Every line from the one containing "Super Flight Hero" to the end of the records below, written out word for word, is the whole answer.

BEGIN Records for processing

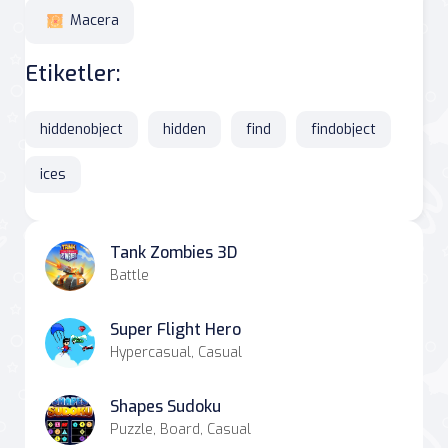
Macera
Etiketler:
hiddenobject
hidden
find
findobject
ices
Tank Zombies 3D
Battle
Super Flight Hero
Hypercasual, Casual
Shapes Sudoku
Puzzle, Board, Casual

END Records for processing

(Result of this exercise)
Super Flight Hero
Hypercasual, Casual
Shapes Sudoku
Puzzle, Board, Casual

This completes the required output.